Work to complete.
Could you show each line of the records that contains the word "动力模式"?

(Collected data entries)
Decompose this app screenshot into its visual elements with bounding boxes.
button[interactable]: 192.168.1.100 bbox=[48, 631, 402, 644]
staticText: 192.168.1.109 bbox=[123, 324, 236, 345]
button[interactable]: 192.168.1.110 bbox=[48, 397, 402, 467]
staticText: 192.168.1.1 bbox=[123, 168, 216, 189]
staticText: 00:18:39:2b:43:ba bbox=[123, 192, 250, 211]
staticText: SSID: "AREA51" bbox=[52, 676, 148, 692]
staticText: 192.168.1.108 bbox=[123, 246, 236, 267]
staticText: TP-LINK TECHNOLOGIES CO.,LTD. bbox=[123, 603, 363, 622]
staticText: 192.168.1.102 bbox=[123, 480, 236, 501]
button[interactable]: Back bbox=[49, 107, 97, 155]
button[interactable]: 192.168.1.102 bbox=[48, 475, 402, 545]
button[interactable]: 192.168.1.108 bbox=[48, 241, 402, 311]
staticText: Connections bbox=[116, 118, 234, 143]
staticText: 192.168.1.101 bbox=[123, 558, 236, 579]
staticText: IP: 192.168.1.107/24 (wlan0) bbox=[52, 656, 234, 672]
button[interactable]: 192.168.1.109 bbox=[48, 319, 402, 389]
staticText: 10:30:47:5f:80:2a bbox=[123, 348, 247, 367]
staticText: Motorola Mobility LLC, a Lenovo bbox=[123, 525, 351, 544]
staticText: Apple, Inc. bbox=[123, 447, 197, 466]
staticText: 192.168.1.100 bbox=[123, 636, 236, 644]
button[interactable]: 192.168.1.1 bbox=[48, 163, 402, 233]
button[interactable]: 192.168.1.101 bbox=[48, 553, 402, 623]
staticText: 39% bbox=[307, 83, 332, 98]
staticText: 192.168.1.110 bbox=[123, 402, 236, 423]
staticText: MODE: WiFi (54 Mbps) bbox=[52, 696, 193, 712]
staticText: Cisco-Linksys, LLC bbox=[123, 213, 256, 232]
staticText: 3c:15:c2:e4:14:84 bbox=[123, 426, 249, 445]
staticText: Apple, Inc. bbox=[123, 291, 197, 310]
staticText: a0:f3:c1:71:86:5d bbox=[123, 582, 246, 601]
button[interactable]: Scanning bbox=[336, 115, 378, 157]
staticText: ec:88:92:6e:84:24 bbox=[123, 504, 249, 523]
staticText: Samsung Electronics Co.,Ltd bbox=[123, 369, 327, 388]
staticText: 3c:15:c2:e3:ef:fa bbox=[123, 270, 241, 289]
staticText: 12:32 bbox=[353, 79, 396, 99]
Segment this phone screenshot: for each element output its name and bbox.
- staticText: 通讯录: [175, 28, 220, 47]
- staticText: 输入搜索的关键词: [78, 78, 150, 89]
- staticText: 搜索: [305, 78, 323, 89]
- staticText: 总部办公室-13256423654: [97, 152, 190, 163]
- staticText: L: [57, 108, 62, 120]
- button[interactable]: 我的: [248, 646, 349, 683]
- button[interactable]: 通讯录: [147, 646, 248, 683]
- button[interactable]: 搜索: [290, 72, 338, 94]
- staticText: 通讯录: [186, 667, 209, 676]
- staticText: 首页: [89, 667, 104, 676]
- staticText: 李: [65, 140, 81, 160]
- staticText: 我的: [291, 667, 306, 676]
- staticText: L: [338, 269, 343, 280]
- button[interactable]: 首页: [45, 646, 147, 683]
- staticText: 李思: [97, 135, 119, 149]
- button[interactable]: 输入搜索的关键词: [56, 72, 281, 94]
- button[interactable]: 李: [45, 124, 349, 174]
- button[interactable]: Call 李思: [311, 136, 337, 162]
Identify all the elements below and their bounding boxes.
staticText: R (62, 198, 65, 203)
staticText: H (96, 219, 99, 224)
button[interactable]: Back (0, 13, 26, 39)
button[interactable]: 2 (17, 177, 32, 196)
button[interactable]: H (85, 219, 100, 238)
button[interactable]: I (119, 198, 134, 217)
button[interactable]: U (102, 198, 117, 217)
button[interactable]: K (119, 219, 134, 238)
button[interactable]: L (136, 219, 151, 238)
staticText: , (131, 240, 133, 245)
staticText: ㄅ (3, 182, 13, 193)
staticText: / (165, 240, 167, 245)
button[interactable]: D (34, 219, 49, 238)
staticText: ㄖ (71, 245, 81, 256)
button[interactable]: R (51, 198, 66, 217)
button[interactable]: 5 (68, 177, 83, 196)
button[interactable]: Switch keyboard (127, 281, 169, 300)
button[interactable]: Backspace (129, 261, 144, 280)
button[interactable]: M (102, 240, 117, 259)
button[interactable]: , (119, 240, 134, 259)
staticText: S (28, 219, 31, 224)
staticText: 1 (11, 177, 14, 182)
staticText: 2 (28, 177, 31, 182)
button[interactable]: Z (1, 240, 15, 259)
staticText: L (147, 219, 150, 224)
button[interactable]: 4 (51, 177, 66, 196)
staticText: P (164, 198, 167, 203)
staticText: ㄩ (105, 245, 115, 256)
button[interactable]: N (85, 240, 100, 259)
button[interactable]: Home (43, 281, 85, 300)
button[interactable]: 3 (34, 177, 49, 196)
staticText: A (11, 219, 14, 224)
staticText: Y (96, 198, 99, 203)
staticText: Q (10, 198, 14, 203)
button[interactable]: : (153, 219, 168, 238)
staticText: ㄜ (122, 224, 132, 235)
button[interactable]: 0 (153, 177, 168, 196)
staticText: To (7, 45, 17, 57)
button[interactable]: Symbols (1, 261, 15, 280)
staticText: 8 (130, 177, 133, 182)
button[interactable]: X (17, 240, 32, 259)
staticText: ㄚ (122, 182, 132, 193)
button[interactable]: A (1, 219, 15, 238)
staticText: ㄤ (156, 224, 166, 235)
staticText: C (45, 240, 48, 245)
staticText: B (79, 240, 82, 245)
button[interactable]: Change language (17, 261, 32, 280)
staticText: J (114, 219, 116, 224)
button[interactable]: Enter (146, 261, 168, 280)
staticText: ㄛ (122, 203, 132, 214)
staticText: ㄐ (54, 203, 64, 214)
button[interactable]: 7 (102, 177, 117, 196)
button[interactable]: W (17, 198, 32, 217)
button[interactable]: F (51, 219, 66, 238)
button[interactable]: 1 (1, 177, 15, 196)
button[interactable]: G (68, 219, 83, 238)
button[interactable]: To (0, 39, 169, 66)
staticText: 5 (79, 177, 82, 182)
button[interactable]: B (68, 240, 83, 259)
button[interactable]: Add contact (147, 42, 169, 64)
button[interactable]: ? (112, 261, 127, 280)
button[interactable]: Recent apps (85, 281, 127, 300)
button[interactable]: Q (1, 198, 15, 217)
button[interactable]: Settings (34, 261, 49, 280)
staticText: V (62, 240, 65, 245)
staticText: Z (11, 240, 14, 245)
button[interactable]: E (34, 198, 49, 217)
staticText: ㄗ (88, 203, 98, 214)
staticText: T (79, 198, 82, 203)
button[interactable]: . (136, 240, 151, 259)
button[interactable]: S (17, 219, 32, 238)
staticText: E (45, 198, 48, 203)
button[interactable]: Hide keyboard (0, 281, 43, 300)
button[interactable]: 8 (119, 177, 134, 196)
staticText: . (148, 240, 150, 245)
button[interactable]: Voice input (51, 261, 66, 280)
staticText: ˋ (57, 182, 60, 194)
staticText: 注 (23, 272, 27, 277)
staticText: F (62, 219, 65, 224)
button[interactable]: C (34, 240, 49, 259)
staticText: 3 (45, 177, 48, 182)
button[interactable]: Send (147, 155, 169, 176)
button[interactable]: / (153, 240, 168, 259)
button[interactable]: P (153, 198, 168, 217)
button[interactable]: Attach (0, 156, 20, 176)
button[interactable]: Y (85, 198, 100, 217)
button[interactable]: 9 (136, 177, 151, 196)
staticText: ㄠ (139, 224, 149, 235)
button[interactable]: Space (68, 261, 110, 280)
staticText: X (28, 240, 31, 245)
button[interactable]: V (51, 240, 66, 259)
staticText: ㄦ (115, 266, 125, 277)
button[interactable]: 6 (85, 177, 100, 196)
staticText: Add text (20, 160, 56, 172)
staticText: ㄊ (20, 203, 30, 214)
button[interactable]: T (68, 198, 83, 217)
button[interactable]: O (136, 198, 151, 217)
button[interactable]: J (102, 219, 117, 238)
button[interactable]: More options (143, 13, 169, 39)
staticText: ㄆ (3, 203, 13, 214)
==
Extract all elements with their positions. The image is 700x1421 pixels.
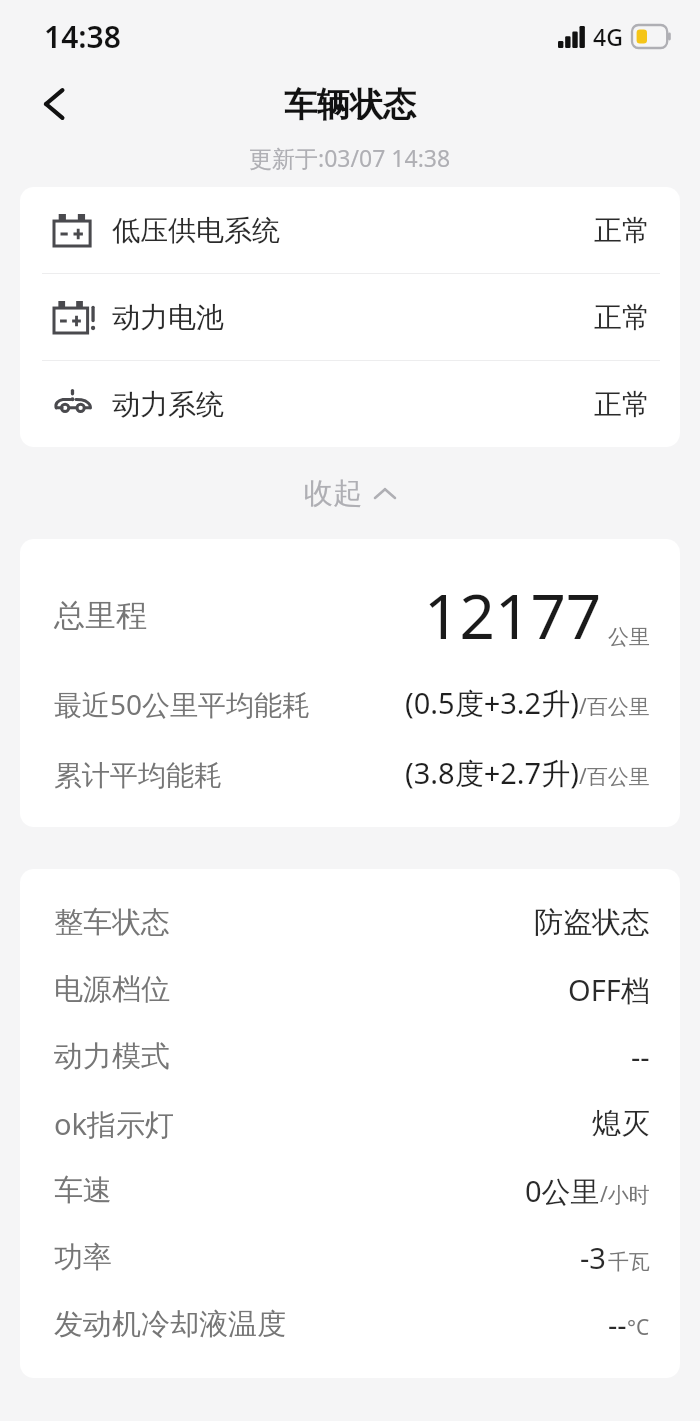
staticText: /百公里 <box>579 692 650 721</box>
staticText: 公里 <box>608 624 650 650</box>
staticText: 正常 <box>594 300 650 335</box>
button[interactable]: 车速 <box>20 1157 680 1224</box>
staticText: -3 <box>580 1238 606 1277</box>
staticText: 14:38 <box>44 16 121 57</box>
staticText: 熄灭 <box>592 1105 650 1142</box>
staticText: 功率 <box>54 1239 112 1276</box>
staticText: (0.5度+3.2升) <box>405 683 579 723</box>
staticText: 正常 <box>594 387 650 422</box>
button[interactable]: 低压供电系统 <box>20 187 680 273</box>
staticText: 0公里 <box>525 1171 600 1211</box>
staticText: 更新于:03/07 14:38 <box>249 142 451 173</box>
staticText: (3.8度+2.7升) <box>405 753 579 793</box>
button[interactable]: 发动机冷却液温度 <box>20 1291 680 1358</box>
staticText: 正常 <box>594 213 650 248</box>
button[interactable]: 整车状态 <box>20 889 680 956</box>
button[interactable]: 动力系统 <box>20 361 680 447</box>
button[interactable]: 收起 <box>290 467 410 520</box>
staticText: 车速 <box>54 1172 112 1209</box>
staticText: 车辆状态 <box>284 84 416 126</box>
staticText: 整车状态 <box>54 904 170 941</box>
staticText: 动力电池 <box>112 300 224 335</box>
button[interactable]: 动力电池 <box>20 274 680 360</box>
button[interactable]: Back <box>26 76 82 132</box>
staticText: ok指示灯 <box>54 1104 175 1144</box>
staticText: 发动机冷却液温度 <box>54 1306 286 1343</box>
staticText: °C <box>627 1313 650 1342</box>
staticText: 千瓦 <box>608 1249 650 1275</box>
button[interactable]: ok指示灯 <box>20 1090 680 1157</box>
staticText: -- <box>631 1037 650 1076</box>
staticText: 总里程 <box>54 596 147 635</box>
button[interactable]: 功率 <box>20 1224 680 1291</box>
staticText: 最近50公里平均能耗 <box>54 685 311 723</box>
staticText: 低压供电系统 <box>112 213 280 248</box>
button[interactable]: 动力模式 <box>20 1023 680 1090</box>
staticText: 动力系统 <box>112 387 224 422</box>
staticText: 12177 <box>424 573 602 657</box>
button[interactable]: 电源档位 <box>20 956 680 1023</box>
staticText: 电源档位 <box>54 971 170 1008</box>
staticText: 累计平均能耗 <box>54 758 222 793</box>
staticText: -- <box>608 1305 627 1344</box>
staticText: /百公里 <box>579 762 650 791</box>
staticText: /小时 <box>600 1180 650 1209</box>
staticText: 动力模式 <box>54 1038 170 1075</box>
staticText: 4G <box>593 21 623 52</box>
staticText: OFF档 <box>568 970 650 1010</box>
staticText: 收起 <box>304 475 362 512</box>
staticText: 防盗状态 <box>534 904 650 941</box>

Exercise response.
button[interactable]: 动力模式 <box>20 1023 680 1090</box>
staticText: 动力模式 <box>54 1038 170 1075</box>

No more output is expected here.